#### [Work instructions]
Reading the records below, find how many lines include the word "редакции" and give that number alone.

#### [Source data]
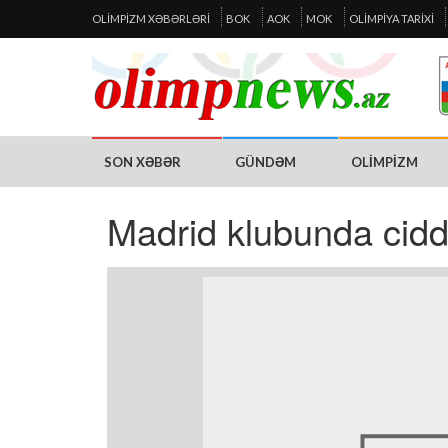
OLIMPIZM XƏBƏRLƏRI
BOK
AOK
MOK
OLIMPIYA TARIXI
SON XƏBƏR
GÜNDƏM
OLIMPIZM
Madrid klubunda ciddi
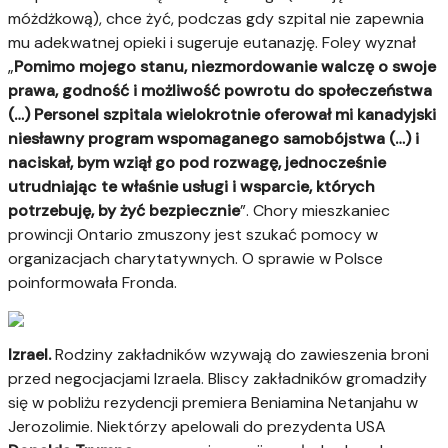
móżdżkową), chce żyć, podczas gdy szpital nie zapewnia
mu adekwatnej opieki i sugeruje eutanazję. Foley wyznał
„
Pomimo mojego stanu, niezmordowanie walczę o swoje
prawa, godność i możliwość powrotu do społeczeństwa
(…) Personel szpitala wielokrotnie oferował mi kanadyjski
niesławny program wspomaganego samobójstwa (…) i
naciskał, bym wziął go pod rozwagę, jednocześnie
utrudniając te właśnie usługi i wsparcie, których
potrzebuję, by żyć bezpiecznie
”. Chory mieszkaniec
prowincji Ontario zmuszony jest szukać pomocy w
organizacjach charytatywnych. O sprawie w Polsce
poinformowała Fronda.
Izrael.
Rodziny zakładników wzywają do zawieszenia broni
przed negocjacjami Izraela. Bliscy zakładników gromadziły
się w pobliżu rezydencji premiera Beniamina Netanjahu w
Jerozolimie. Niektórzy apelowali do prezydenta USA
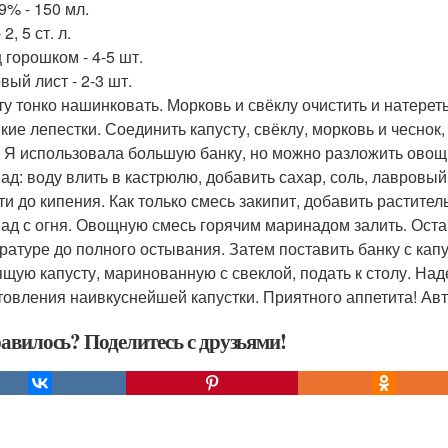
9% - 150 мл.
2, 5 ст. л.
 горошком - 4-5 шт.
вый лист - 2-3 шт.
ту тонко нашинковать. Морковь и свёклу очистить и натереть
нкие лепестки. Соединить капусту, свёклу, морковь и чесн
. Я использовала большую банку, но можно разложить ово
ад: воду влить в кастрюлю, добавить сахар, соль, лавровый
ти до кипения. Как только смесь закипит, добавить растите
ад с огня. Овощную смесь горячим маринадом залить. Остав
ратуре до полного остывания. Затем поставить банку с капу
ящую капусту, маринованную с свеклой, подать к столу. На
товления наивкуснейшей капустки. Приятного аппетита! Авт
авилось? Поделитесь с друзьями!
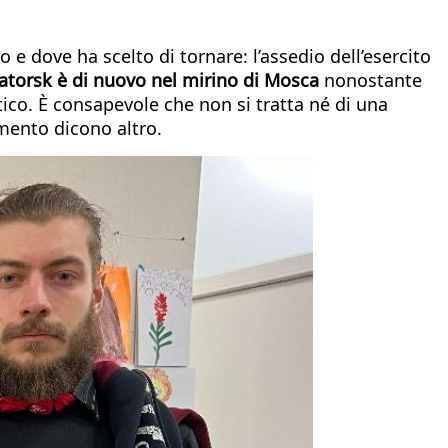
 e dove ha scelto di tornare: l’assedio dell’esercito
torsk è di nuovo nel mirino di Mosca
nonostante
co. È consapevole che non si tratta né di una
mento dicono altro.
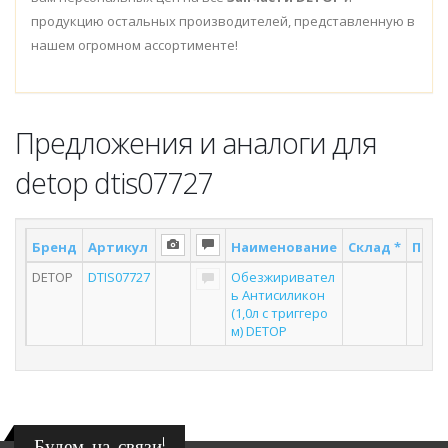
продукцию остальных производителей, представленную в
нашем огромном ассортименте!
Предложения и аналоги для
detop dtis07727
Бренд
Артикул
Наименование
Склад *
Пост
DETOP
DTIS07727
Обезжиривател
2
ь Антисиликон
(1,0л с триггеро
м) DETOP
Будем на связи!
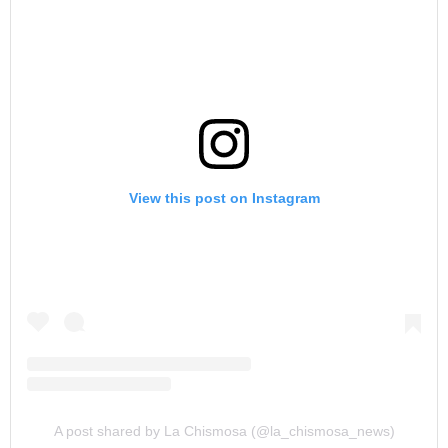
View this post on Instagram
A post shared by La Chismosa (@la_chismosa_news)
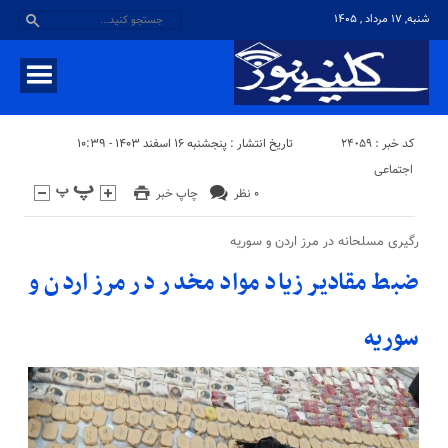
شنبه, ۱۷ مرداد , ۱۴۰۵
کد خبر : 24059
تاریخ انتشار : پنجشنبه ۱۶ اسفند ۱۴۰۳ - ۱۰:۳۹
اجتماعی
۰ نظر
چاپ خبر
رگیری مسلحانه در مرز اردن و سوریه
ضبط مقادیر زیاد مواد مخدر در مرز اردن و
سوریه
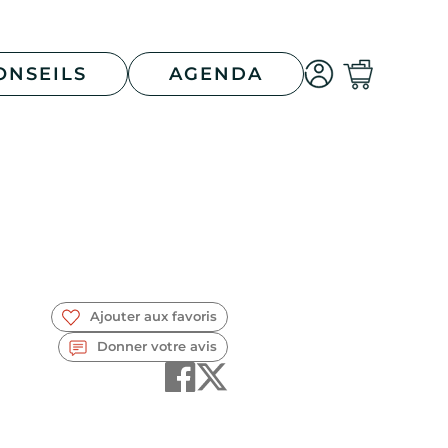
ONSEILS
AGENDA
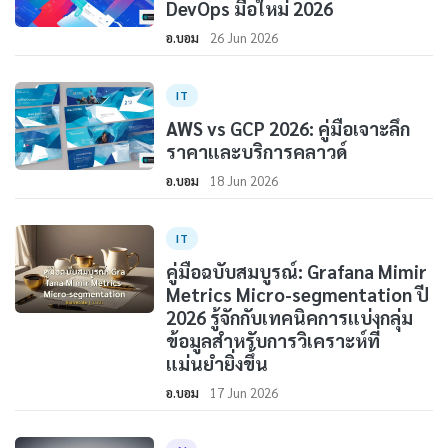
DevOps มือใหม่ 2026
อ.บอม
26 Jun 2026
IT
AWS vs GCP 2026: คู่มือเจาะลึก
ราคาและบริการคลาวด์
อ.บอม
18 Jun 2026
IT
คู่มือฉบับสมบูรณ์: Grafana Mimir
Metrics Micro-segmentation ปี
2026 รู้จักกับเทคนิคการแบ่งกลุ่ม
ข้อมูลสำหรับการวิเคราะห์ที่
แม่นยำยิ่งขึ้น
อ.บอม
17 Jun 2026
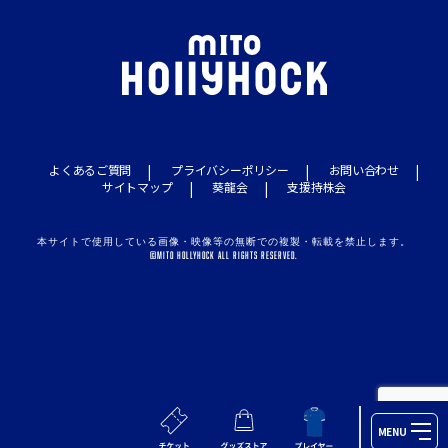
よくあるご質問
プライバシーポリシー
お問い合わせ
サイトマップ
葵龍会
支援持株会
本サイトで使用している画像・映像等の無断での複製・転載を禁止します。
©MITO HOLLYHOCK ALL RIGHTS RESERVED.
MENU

--

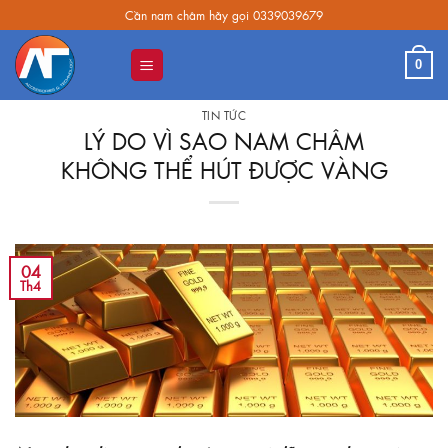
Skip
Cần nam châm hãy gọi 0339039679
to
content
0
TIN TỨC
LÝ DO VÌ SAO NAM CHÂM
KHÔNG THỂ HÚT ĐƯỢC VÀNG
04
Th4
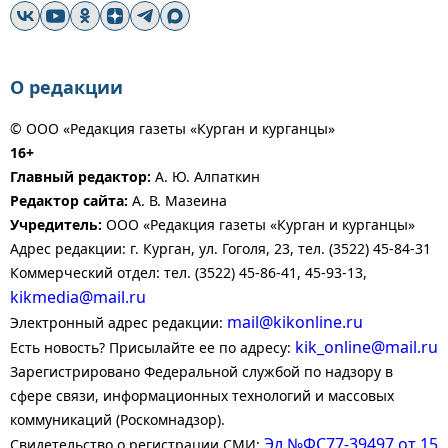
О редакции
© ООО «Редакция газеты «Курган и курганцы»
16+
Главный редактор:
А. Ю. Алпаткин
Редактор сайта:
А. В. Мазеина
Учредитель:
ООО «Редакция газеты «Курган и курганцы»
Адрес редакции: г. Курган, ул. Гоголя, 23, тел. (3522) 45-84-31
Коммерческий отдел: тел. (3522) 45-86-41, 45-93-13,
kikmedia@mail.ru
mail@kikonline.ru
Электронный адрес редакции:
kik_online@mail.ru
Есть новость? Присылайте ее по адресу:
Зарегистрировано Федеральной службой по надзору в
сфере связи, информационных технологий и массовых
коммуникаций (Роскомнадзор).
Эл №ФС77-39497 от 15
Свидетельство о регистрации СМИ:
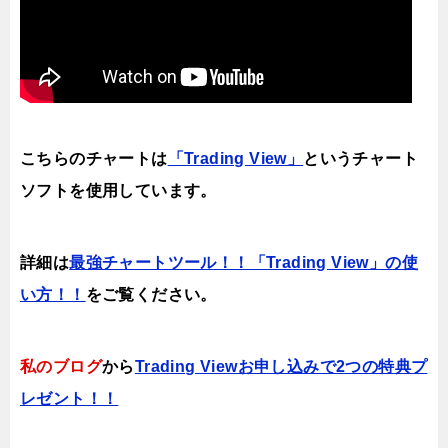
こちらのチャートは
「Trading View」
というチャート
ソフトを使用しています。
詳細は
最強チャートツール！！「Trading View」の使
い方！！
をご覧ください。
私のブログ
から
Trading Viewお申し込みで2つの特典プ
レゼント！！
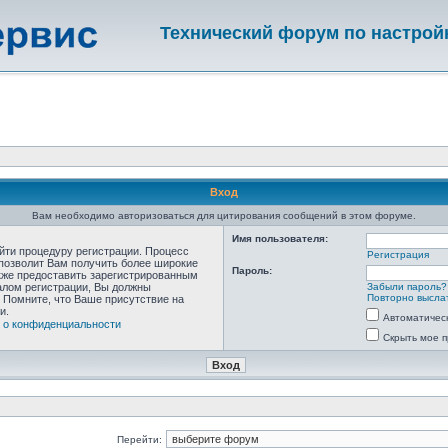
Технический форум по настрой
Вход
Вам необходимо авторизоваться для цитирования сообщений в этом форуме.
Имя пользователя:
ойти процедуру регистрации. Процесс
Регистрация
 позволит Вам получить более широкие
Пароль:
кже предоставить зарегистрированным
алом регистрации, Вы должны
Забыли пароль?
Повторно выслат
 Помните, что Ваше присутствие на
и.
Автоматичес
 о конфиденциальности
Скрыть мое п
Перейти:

--

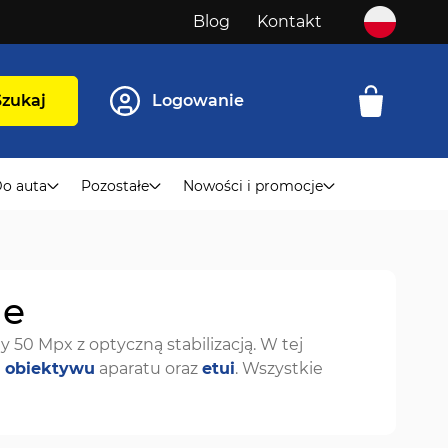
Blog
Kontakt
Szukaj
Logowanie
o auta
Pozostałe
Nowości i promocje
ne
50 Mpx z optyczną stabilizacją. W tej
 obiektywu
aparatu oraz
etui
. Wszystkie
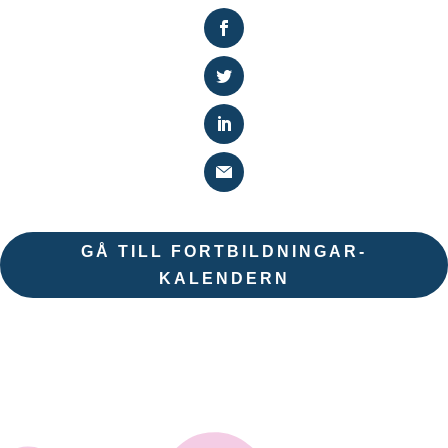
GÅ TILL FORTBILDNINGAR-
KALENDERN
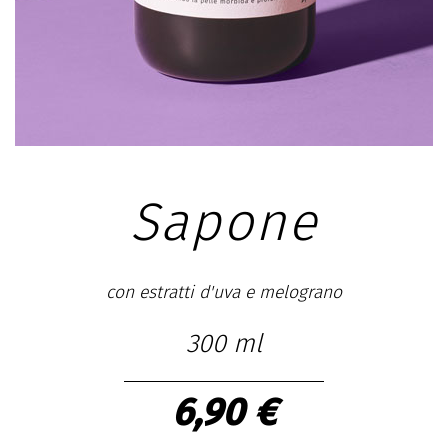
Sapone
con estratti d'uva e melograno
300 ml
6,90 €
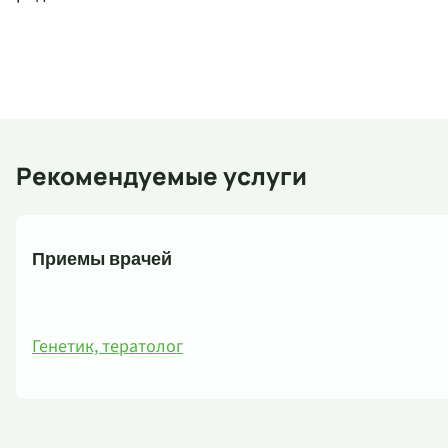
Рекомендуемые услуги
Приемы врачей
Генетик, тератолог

#### [Written response]
3